Erneut wurde ein Urteil des Amtsgerichts aufgehoben. Ein Amtsgericht im Saarland hatte gegen den Betroffenen wegen fahrlässiger Überschreitung der zulässigen Höchstgeschwindigkeit ein Bußgeld von 120 € sowie ein Fahrverbot von einem Monat verhängt. Das OLG Saarbrücken hat auf die Rechtsbeschwerde des Betroffenen das Urteil des Amtsgerichts aufgehoben und die Sache zurückverwiesen.
Was war passiert? Der Amtsrichter hat einen Fehler gemacht. Die Entscheidungsgründe eines Bußgeldurteils müssen, genauso wie die eines Strafurteils, so beschaffen sein, dass dem Rechtsbeschwerdegericht die richtige Rechtsanwendung möglich wird.
Vorliegend fehlte aber eine zumindest gestraffte Darstellung der Einlassung des Betroffenen in den Urteilsgründen. Weiterhin muss eine Beweiswürdigung, sofern sie denn stattgefunden hat, sich ebenfalls in den Urteilsgründen finden. Diese Beweiswürdigung muss sich mit den tragenden Beweismitteln und deren Ergebnissen auseinandersetzen. Befolgt der Amtsrichter – wie im vorliegenden Fall – dies nicht, begründet dies auch im Bußgeldverfahren einen sachlich-rechtlichen Mangel des Urteils. Hinsichtlich der Einlassung des Betroffenen (der Verteidiger wird für diesen in der Regel Beweisanträge stellen) gilt folgendes. Das Rechtsbeschwerdegericht muss in den Stand versetzt werden, die Urteilsgründe zu überprüfen. Und zwar auf Lücken, Unklarheiten, Widersprüche sowie auf Verstöße gegen Denkgesetze und gesicherte Erfahrungssätze.

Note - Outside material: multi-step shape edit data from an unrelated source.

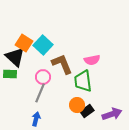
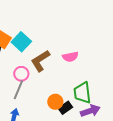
brown L-shape: (62, 64) -> (40, 61), turned -100
green trapezoid: (83, 81) -> (82, 93), moved

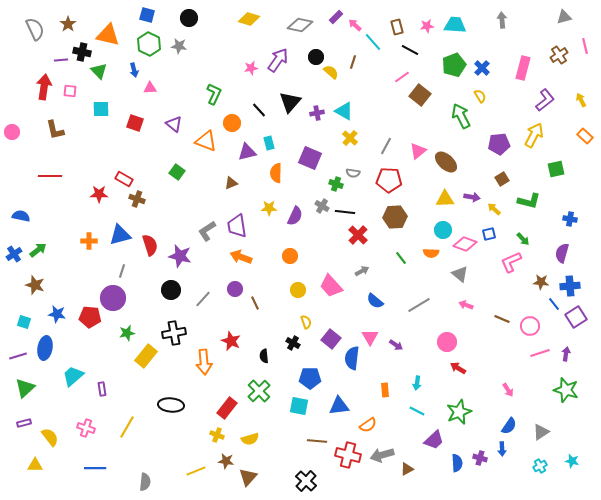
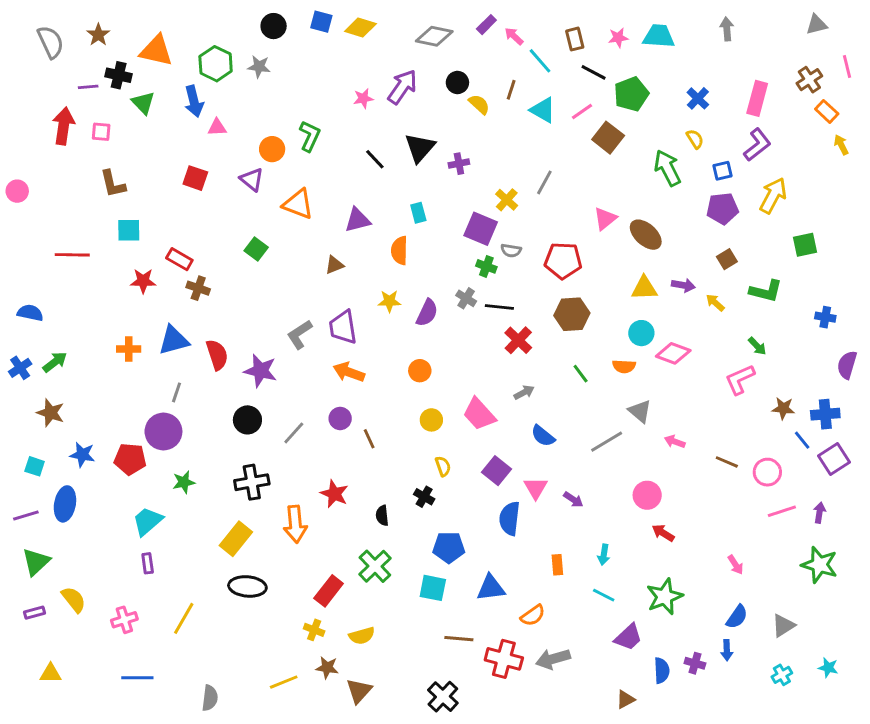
blue square: (147, 15) -> (321, 22), moved
green pentagon: (454, 65) -> (631, 94), moved
blue arrow: (134, 70) -> (194, 101), size x1.5
purple L-shape: (545, 100) -> (757, 145), moved
cyan square: (101, 109) -> (129, 230), moved
cyan triangle: (344, 111) -> (543, 110), moved
orange circle: (232, 123) -> (272, 149), moved
brown L-shape: (55, 130) -> (113, 184), moved
orange rectangle: (585, 136) -> (827, 111), moved
cyan rectangle: (269, 143) -> (418, 213), moved
gray line: (386, 146) -> (544, 182), moved
purple square: (310, 158) -> (481, 229), moved
blue square: (489, 234) -> (722, 171), moved
purple semicircle: (562, 253) -> (847, 365), moved
gray triangle: (460, 274) -> (640, 411), moved
purple square: (331, 339) -> (497, 471), moved
yellow rectangle: (146, 356) -> (236, 539), moved
cyan trapezoid: (73, 376) -> (148, 521), moved
pink cross: (86, 428) -> (124, 620), turned -36
yellow semicircle: (50, 437) -> (74, 600), moved
brown triangle: (407, 469) -> (625, 699), moved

Weiterhin gilt: die den Tatsachenfeststellungen zu Grunde liegende Beweiswürdigung muss daher im Regelfall erkennen lassen, ob und wie sich der Betroffene eingelassen (erklärt) hat, welche Anträge der Verteidiger gestellt hat, und muss auch konkrete Ausführungen enthalten, ob und warum der Richter die Einlassung für richtig oder falsch hält. Schweigt der Betroffene oder bestreitet die Tat, müssen die Urteilsgründe die tragenden Beweismittel wiedergeben. Auch müssen die Amtsrichter sich mit diesen auseinandersetzen. Das Fehlen einer zumindest gestraften Darstellung, von Einlassungen des Betroffenen und gegebenenfalls der Beweiswürdigung, die das Urteil mit tragen, führt daher zur Fehlerhaftigkeit des Urteils.
Vorliegend ließ sich aus den Gründen des Urteils zwar entnehmen, „dass sich der Betroffene eingelassen“ hat. Nicht mitgeteilt wurde aber der Inhalt dieser Einlassung. Nun hätten aber die Einwände des Betroffenen gegen die Geschwindigkeitsmessung zumindest in gestraffter Form dargestellt werden müssen. Hier ließen die Gründe des Urteils jegliche Ausführungen dazu vermissen, wie sich der Betroffene denn nun eingelassen hat. So geht es eben nicht.
Das angefochtene Urteil war daher mit den zugrunde liegenden Feststellungen aufzuheben (§ 353 StPO in mit § 79 Abs. 3 OWiG (Ordnungswidrigkeitengesetz). Die Sache war daher zur erneuten Verhandlung und Entscheidung an das Amtsgericht zurückzuverweisen, wobei der Senat – sehr interessant – von der Möglichkeit der Zurückweisung der Sache an eine ANDERE ABTEILUNG des Amtsgerichts Gebrauch gemacht hat (§ 79 Abs. 6 Ordnungswidrigkeitengesetz). Der Grund für diese Zurückweisung eine andere Abteilung des Amtsgerichts war, dass die Richter des OLG offenbar befürchteten, der zunächst am Amtsgericht zuständige Richter wäre, sei es aus Uneinsichtigkeit, sei es aus Unkenntnis, auch im „zweiten Anlauf“ nicht imstande oder bereit, eine zutreffende Rechtsanwendung vorzunehmen.
Wie man sieht, ist Bußgeldverfahren eine gut geführte Verteidigung oftmals imstande, die Aufhebung von Entscheidungen des Amtsgerichts herbeizuführen. Lassen Sie sich nicht alles gefallen!